In February project manager Jenni asked me if I could work out how to record poems of all the poets who have taken part of Poetry Rides in six years. Thirty-three names from four countries, poems in six languages. The easiest way to get them all seemed to be to record the poems by phone. The system gave a feeling like working in the CIA – the phone could record automatically all the calls via my work number, including my calls to Mom.
So I started to send e-mails to the poets in Sweden, Finland, Estonia and Latvia. Most of the poets answered my message very friendly and we found a time, when I could call them. It was exciting. Usually we talked only a few words before the poet started to read his/her poems. Sometimes we talked more and then it was better to make a new call to get the poems on the tape. While listening to the poems I tried to hold the handset upside down that my own breathing wouldn’t sound on the tape. I also hoped every time that the demolition and renovation works of the library of the University of Tartu wouldn't sound on the tape. However, listening to the poems was usually very peaceful and it reminded me one of the scenes in the Czech film called “Kolja” – there is a Russian child listening the bedtime story on the phone, because his „babysitter“, an old Czech man, can’t get him to sleep. The boy pushes a handset against his ear, he can hear the peaceful voice of the woman reading a story and his eyes get sleepy.

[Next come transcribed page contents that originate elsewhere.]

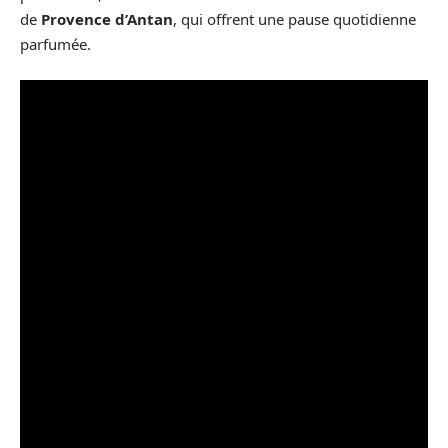
de
Provence d’Antan
, qui offrent une pause quotidienne
parfumée.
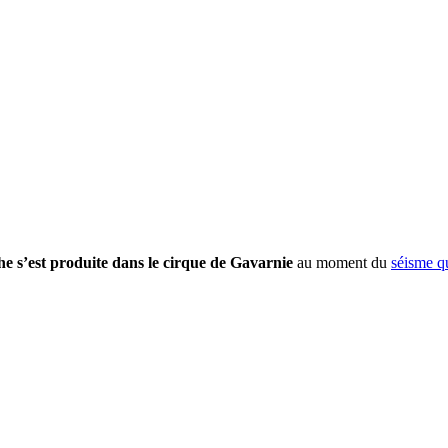
e s’est produite dans le cirque de Gavarnie
au moment du
séisme q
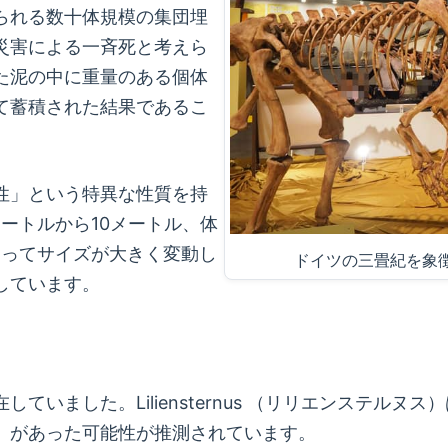
られる数十体規模の集団埋
災害による一斉死と考えら
た泥の中に重量のある個体
て蓄積された結果であるこ
性」という特異な性質を持
メートルから10メートル、体
よってサイズが大きく変動し
ドイツの三畳紀を象徴
しています。
ていました。Liliensternus （リリエンステルヌ
）があった可能性が推測されています。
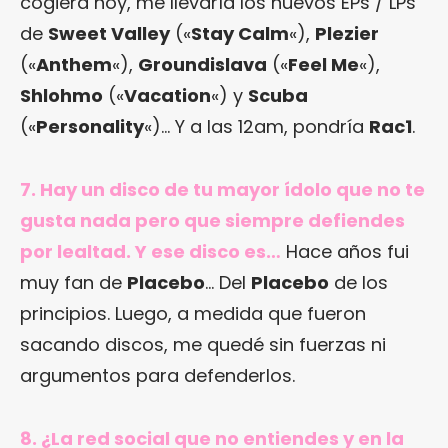
cogiera hoy, me llevaría los nuevos EPs / LPs
de
Sweet Valley
(«
Stay Calm
«),
Plezier
(«
Anthem
«),
Groundislava
(«
Feel Me
«),
Shlohmo
(«
Vacation
«) y
Scuba
(«
Personality
«)… Y a las 12am, pondría
Rac1
.
7. Hay un disco de tu mayor ídolo que no te
gusta nada pero que siempre defiendes
por lealtad. Y ese disco es…
Hace años fui
muy fan de
Placebo
… Del
Placebo
de los
principios. Luego, a medida que fueron
sacando discos, me quedé sin fuerzas ni
argumentos para defenderlos.
8. ¿La red social que no entiendes y en la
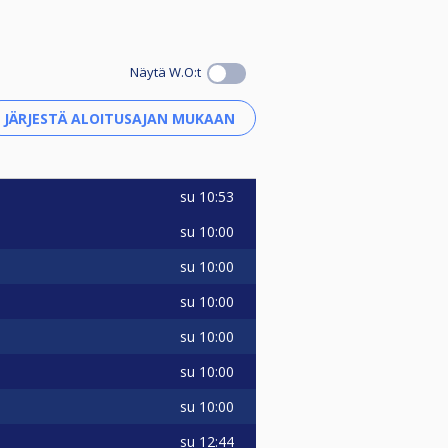
Näytä W.O:t
su
10:53
su
10:00
su
10:00
su
10:00
su
10:00
su
10:00
su
10:00
su
12:44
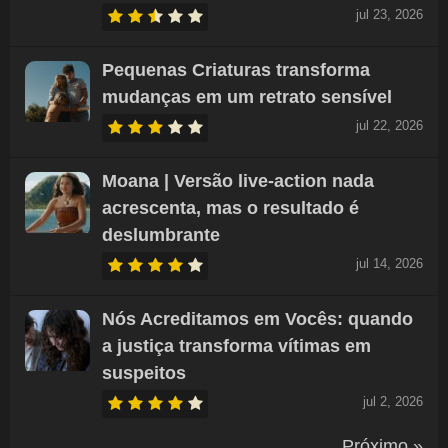
jul 23, 2026
Pequenas Criaturas transforma
mudanças em um retrato sensível
jul 22, 2026
Moana | Versão live-action nada
acrescenta, mas o resultado é
deslumbrante
jul 14, 2026
Nós Acreditamos em Vocês: quando
a justiça transforma vítimas em
suspeitos
jul 2, 2026
Próximo »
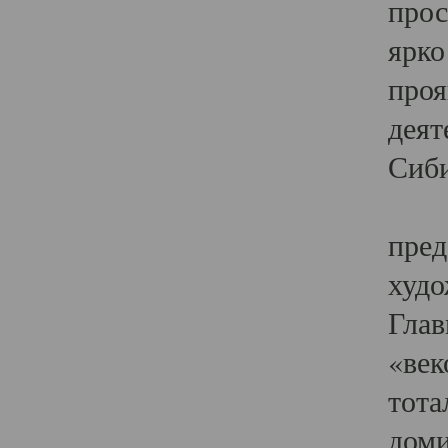
прос
ярко
проя
деят
Сиби
Одн
пред
худо
Глав
«век
тота
доми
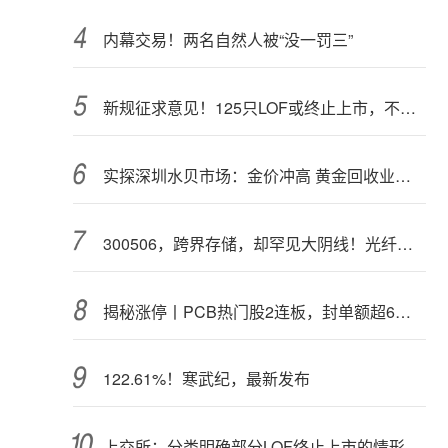
内幕交易！两名自然人被“没一罚三”
新规征求意见！125只LOF或终止上市，不影响基金正常投资运作
实探深圳水贝市场：金价冲高 黄金回收业务率先回暖
300506，跨界存储，却罕见大阴线！光纤需求激增，稀土细分原料，火了
揭秘涨停丨PCB热门股2连板，封单额超6亿元
122.61%！寒武纪，最新发布
上交所：分类明确部分LOF终止上市的情形和程序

I didn't fell asleep while listening to the poems, on the contrary I was excited and felt inspired. Some of the recordings I will never forget. The Finnish poet Anja Erämaa sung one of her poems on the phone. The poem tells about the life in apartment house. It’s very inspiring how everyday life is turned to be poetry – and song.

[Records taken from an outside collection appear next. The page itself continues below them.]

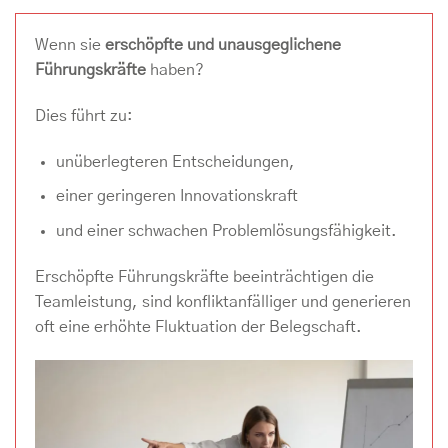
Wenn sie
erschöpfte und unausgeglichene
Führungskräfte
haben?
Dies führt zu:
unüberlegteren Entscheidungen,
einer geringeren Innovationskraft
und einer schwachen Problemlösungsfähigkeit.
Erschöpfte Führungskräfte beeinträchtigen die
Teamleistung, sind konfliktanfälliger und generieren
oft eine erhöhte Fluktuation der Belegschaft.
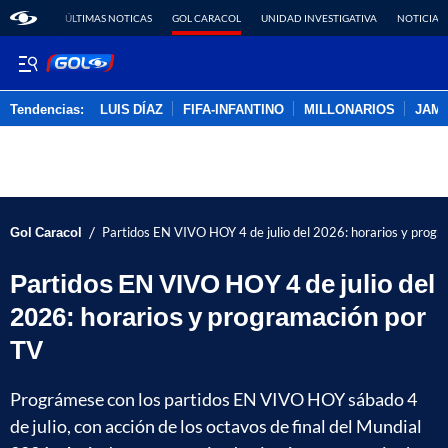
ÚLTIMAS NOTICAS
GOL CARACOL
UNIDAD INVESTIGATIVA
NOTICIAS
Tendencias:
LUIS DÍAZ
FIFA-INFANTINO
MILLONARIOS
JAM
PUBLICIDAD
/
Gol Caracol
Partidos EN VIVO HOY 4 de julio del 2026: horarios y prog
Partidos EN VIVO HOY 4 de julio del
2026: horarios y programación por
TV
Prográmese con los partidos EN VIVO HOY sábado 4
de julio, con acción de los octavos de final del Mundial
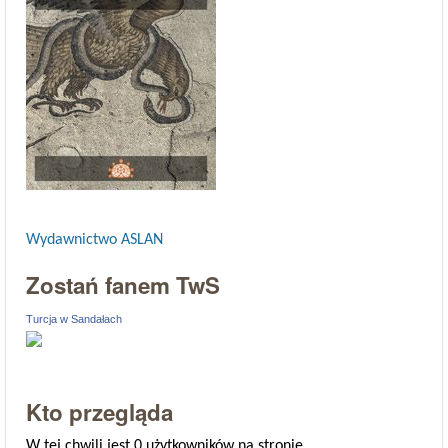
Wydawnictwo ASLAN
Zostań fanem TwS
Turcja w Sandałach
Kto przegląda
W tej chwili jest 0 użytkowników na stronie.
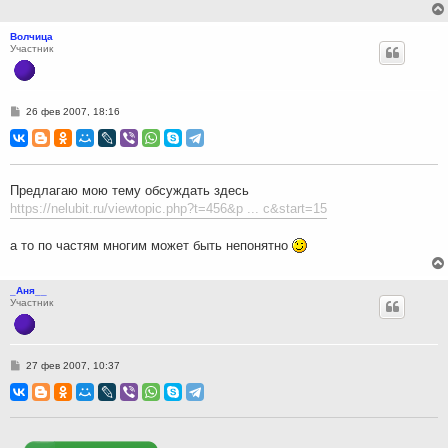
Волчица
Участник
С
26 фев 2007, 18:16
о
о
б
щ
е
н
Предлагаю мою тему обсуждать здесь
и
https://nelubit.ru/viewtopic.php?t=456&p ... c&start=15
е
а то по частям многим может быть непонятно
_Аня__
Участник
С
27 фев 2007, 10:37
о
о
б
щ
е
н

Other Finnish poet, Katariina Vuorela read the poem she had written on the Poetry Ride, dedicated to Estonian poet Triin Soomets. Katariina Vuorela couldn't understand Estonian, but Soomets’ poem “My Estonian” had inspired her to write the poem that sounds like Triin Soomets. And it does - I could really imagine Finnish speaking Triin Soomets calling me.
With Finnish rock star and poet A.W. Yrjänä and publisher and poet Ville Hytönen it happened so that I never got their poems. They promised to send me their poems which they had already recorded, and they did, but for some mysterious reason I never got the fails. It happens.

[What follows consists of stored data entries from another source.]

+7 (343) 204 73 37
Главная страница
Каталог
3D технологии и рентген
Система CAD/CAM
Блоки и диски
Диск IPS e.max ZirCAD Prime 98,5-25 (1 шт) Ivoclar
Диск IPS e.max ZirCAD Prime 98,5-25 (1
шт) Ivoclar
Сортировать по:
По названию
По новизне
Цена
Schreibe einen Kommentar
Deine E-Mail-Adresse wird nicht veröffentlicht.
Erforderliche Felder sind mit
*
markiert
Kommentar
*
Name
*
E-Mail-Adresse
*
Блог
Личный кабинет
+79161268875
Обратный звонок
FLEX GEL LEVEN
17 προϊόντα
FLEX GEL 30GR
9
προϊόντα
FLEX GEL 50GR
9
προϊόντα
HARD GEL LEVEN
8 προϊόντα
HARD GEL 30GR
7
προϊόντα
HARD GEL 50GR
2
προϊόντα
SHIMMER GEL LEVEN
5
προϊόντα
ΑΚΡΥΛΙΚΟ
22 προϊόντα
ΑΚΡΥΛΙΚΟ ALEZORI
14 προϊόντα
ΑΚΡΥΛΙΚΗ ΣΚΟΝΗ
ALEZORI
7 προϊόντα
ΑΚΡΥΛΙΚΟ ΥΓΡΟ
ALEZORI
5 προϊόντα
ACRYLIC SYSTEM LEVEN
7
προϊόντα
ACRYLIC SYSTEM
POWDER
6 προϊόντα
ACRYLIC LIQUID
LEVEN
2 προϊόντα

Finnish-Swedish poet Claes Andersson's deep and warm voice made me read his books we have in the library of the Finnish Institute. I read about his colorful and melancholic life and work as a psychiatrist and parlamentarist and it helped me to understand his poems.
One recording I got almost in live. Southern Estonian poet Contra had a possibility to visit Finnish Institute in Tartu and to drink a cup of tea. After talking a while it became easier to understand his Southern Estonian dialect. I felt that in order to understand it I should keep all my Finno-Ugric channels open, because you never know whether the word is understandable via Estonian, Finnish or Karelian. Before we started to record the poems I asked if he had the poems with him. Yes. On the paper? No, he had them in his mind. Ok. I called Contra from my phone in the next room and heard his intensive voice at the same time through phone and air. And yes, he had the poems in his mind; it was a real experience of oral poetry.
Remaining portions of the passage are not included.